Weihnachten, Ostern, Sommerferien, FIFA-Release: Manche Dinge bleiben jedes Jahr gleich. Auch dieses Jahr bringt Electronic Arts eine neue Ausgabe seiner Fußball-Simulation FIFA auf den Markt, die insgesamt 22. Version. Seit dem ersten FIFA hat sich viel verändert, doch in den letzten Jahren wurde EA Stagnation vorgeworfen. Der wohl größte Fortschritt war der Full HD-Modus mit 60 fps auf Next-Gen-Konsolen, spielerisch blieb aber vieles beim Alten.

Mit FIFA 15 verspricht EA “mehr Emotion” und eine bessere Präsentation, doch auch am Spielerischen wurde geschraubt. Die futurezone hat den neuen Titel auf der PlayStation 4 getestet.

Hübscher dank mehr Dreck

FIFA 14 war eines der wenigen “Highlights” zum Start der Next-Gen-Konsolen, vor allem in optischer Hinsicht. Eine flüssige Framerate von 60 Bildern pro Sekunde bei 1080p-Auflösung, das kannten Konsolen-Spieler bislang noch nicht. Mit FIFA 15 wird das fortgesetzt, EA hat jedoch vor allem an der Optik der Spielermodelle gefeilt. Die Animationen sind nun deutlich flüssiger und näher an der Realität. Das fällt vor allem beim Sprinten und in Zweikämpfen auf. Auch die Spielermodelle wurden überarbeitet, laut EA wurden die Gesichter von 1000 weiteren Spielern eingescannt. Das betrifft jedoch vorwiegend Spieler aus den großen Ligen, in Österreich sind selbst Stars wie Kevin Kampl nur schwer erkennbar.

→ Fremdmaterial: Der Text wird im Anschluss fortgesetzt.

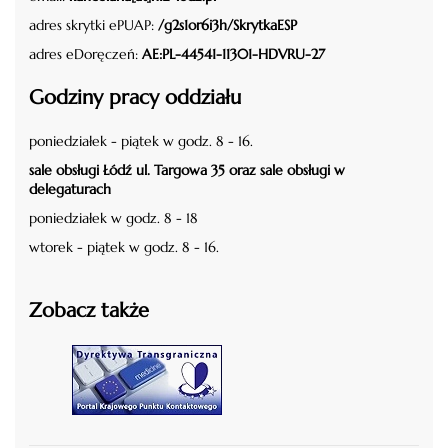
adres skrytki ePUAP:
/g2s1or6i3h/SkrytkaESP
adres eDoręczeń:
AE:PL-44541-11301-HDVRU-27
Godziny pracy oddziału
poniedziałek - piątek w godz. 8 - 16.
sale obsługi Łódź ul. Targowa 35 oraz sale obsługi w
delegaturach
poniedziałek w godz. 8 - 18
wtorek - piątek w godz. 8 - 16.
Zobacz także
czytaj więcej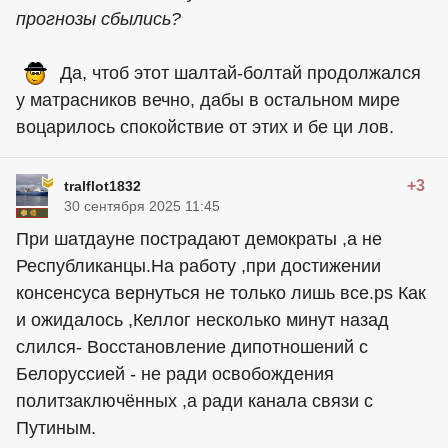
прогнозы сбылись?
Да, чтоб этот шалтай-болтай продолжался
у матрасников вечно, дабы в остальном мире
воцарилось спокойствие от этих и бе ци лов.
+3
tralflot1832
30 сентября 2025 11:45
При шатдауне пострадают демократы ,а не
Республиканцы.На работу ,при достижении
консенсуса вернуться не только лишь все.ps Как
и ожидалось ,Келлог несколько минут назад
слился- Восстановление дипотношений с
Белоруссией - не ради освобождения
политзаключённых ,а ради канала связи с
Путиным.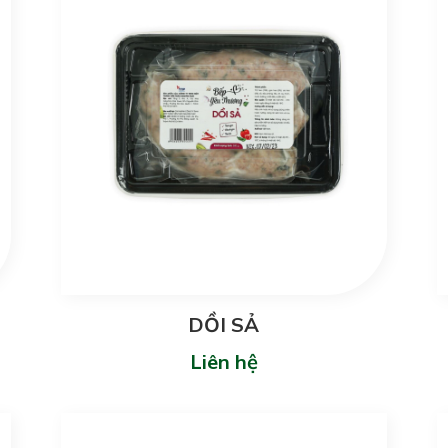
DỒI SẢ
Liên hệ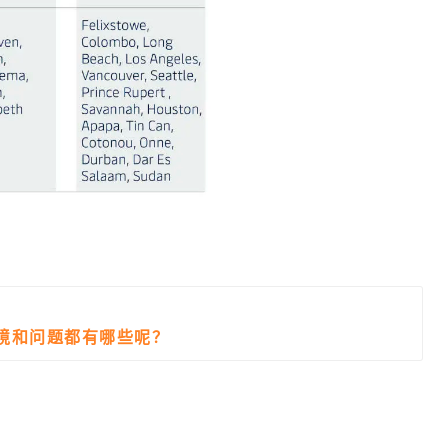
境和问题都有哪些呢？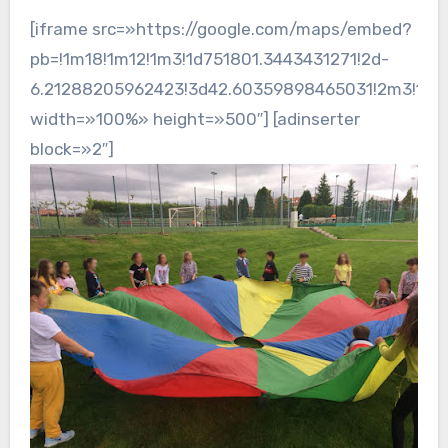
[iframe src=»https://google.com/maps/embed?
pb=!1m18!1m12!1m3!1d751801.3443431271!2d-
6.21288205962423!3d42.60359898465031!2m3!1f0!2
width=»100%» height=»500″] [adinserter
block=»2″]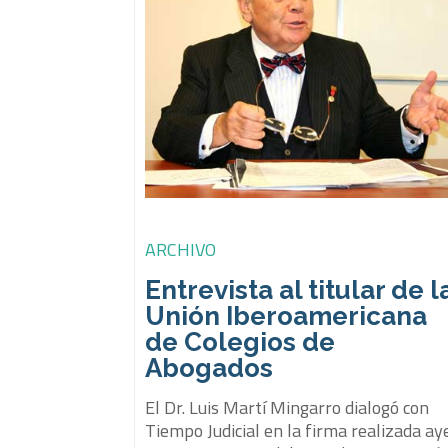
ARCHIVO
Entrevista al titular de l
Unión Iberoamericana
de Colegios de
Abogados
El Dr. Luis Martí Mingarro dialogó con
Tiempo Judicial en la firma realizada ay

Grafisch ist das Spiel nahezu über jeden Zweifel erhaben, es lief auf der PlayStation 4 ohne jeglichen Ruckler. Auch skurrile Verdrehungen der Gelenke oder Clipping-Fehler traten deutlich seltener auf. Die berichteten Bugs der PC-Version (bei denen es sich Gerüchten zufolge auch um einen Kopierschutz handeln soll), wie beispíelsweise dem Kamera-Mann auf dem Spielfeld, traten bei der Konsolen-Version nicht auf. Die grafischen Verbesserungen an FIFA 15 sind jedoch eher Feinschliff statt einer wahren Revolution. Auf den ersten Blick wird man keinen wirklichen Unterschied zum Vorgänger bemerken. Doch die neuen Details sind nett und tragen durchaus zur Atmosphäre bei. So bleiben auf den Trikots der Spieler nach Grätschen nun auch Dreckspuren zurück.

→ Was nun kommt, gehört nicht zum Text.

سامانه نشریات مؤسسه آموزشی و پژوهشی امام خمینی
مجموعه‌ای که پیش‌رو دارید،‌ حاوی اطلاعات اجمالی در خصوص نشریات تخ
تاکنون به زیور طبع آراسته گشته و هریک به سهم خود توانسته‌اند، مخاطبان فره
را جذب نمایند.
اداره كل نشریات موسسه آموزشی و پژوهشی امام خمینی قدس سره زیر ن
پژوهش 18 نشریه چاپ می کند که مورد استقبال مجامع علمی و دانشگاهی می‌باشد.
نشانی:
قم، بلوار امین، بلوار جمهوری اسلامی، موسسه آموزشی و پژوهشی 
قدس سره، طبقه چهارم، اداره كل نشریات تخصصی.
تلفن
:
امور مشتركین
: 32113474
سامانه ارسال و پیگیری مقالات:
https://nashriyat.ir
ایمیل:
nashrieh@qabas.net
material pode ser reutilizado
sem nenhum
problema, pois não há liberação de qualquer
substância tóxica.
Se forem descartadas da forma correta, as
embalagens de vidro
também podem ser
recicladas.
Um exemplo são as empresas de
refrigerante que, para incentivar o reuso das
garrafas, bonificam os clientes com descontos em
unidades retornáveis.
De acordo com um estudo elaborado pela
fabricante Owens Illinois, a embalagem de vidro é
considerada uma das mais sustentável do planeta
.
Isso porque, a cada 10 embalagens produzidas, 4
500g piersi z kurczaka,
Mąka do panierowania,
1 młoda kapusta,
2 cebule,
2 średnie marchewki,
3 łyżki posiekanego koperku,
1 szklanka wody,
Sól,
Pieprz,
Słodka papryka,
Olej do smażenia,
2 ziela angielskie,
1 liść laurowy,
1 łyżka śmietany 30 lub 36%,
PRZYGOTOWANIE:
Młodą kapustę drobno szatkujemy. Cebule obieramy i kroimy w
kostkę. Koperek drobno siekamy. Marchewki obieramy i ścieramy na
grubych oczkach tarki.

Die Abnutzung soll sich auch am Rasen selbst bemerkbar machen. Jede Grätsche, Fußtritt oder Foul hinterlässt Spuren am Grün, sodass er am Schluss wie ein Fleckerlteppich aussieht. EA hat seit der Preview-Version aber kräftig am Effekt gefeilt, die Abnützung kommt nun tatsächlich der Realität nahe, doch bei einer TV-Übertragung fällt das üblicherweise nicht auf. Daher wirkt der Effekt oft überzogen und trägt kaum etwas zur Atmosphäre bei. Einzige Ausnahme ist der “Be a Pro”-Modus, bei dem man nur einen Spieler aus der Third-Person-Perspektive kontrolliert und so deutlich näher am Geschehen dran ist. Die Abnutzung des Rasens hat zudem keinen Einfluss auf das Spiel. So bleibt der Ball etwa nicht plötzlich wegen eines Lochs im Rasen stehen oder rollt langsamer.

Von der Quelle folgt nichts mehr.